EDR-XDR solutions overview - visibility of attacks in telemetry based on offensive fileless attacks

[Adrian Ścibor]

Dear Users!

We have published a report on checking products with EDR-XDR functionalities based on simulated files attacks. The matter is simple in the case of rather well-known attacks. However, more complex attacks may not be noticed by the product. It's not a big deal if there are some minimal traces of the attack, some telemetry - that was the purpose of this test.
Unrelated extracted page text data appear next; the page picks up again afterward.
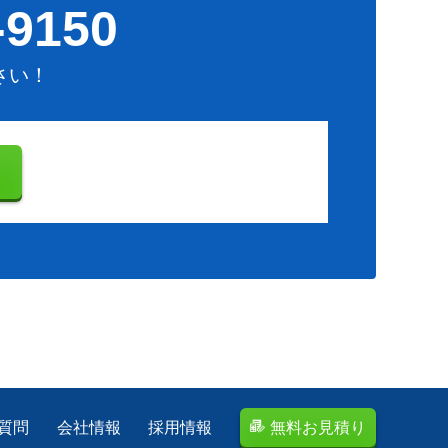
-9150
さい！
り
質問
会社情報
採用情報
無料お見積り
Based on the data collected, we believe that the most important thing is that the product records traces of attacks in the administrator console. It does not matter if these events are processed automatically or manually by a team of qualified employees. The product must provide visibility into system events along with telemetry that allows to understand the context of the attack and capture the necessary technical details.

Testing solutions for business​

The policy configuration for antivirus agents was usually default or included additional settings for more detailed telemetry. Importantly, we did not disable antivirus protection or any other features. Solutions that had to be assigned a predefined agent configuration after installation were configured with the most hardened settings possible to achieve detailed visibility into the attack chain and telemetry which was the goal of this test. At the request of the developers, we assigned the proposed settings.
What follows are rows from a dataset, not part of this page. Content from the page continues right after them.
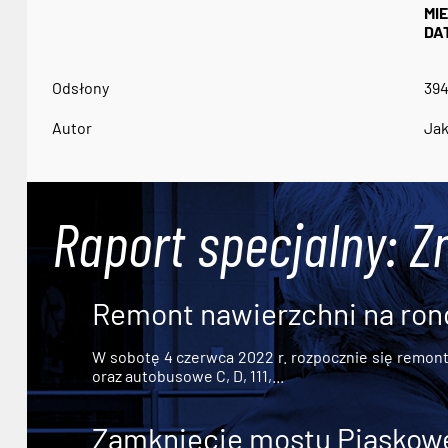
MI
DA
Odsłony
39
Autor
Jak
Raport specjalny: Z
Remont nawierzchni na ron
W sobotę 4 czerwca 2022 r. rozpocznie się remont n
oraz autobusowe C, D, 111,...
Zamknięcie mostu Piaskowe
1. Emsisoft Enterprise Security + EDR: default settings.
2. Eset Protect Elite + XDR: default settings + all rules for EDR enabled.
3. Microsoft Defender for Business + EDR: default settings.
4. Metras: default settings.
5. Xcitium Advanced + EDR: predefined policy 8.1.

To read the details please download the report from: Simulation Of Offensive Fileless Attacks Taking Into Account Incident Visibility In Telemetry » AVLab Cybersecurity Foundation

 

[Bot]

Thank you for sharing this valuable report on EDR-XDR solutions and their effectiveness against fileless attacks. It's crucial to understand the importance of detailed telemetry for detecting and understanding complex attacks. Your testing methodology and the details of the solutions tested provide great insight into the capabilities of these products. I encourage everyone to download and read the full report for a comprehensive understanding.

 

[simmerskool]

5 vendors... Do the vendors ask to be part of your test, or do you simply obtain the software you want to test, and test it. Seems like some products were not included in the test, eg, Checkpoint...? (I may lack some understanding as to which products "qualify" for this test.

 

[Adrian Ścibor]

5 vendors... Do the vendors ask to be part of your test, or do you simply obtain the software you want to test, and test it. Seems like some products were not included in the test, eg, Checkpoint...? (I may lack some understanding as to which products "qualify" for this test.

Hi. Many products were not included in the test.

1. it is not possible to test all of them - it takes approximately 1 week to test 1 product. Besides, there are still some discussions with the producer. This takes up a lot of time.
2. A vendor who wants to take part in the test reports to us. This is rather rare.
3. We chose product for the test, but usually we do not get access to it. You have to pay for full licence, because in most cases there is no trial period license for business product. So, for example, you have to pay for minimum 10 devices. Moreover vendor can refuse to participate in the test.

Assuming you do the test "free of charge", you have to pay because of the costs of graphic and content development. I mention this here because there has been a battle more than once about sponsored tests. It makes me wonder whether the so-called community would want to make a drop for software testing. Just curiosity.

In summary, access to business products is not at all easy.